-------- SOURCE RECORDS

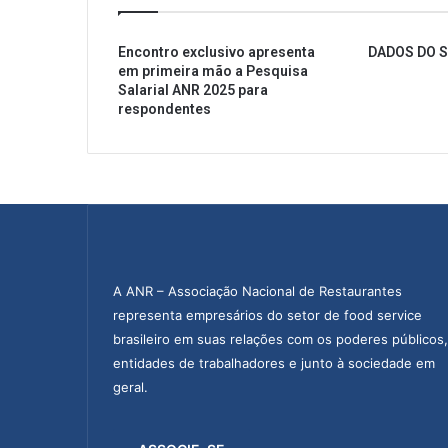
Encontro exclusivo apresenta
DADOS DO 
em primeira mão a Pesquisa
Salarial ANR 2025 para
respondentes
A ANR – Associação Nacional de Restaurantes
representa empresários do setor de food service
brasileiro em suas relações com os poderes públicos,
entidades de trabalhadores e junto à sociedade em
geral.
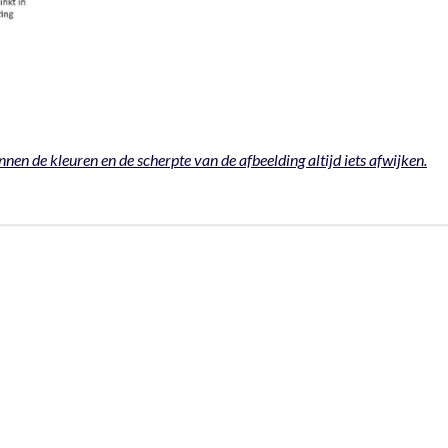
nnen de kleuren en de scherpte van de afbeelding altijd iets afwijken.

----------------

TRY IT.
Please retype exactly the lines from the line containing "A ANR – Associação Nacional de Restaurantes" through the final line of the records above, inclusive, leaving out any pictures.

ANSWER TO THIS EXERCISE.
A ANR – Associação Nacional de Restaurantes
representa empresários do setor de food service
brasileiro em suas relações com os poderes públicos,
entidades de trabalhadores e junto à sociedade em
geral.
nnen de kleuren en de scherpte van de afbeelding altijd iets afwijken.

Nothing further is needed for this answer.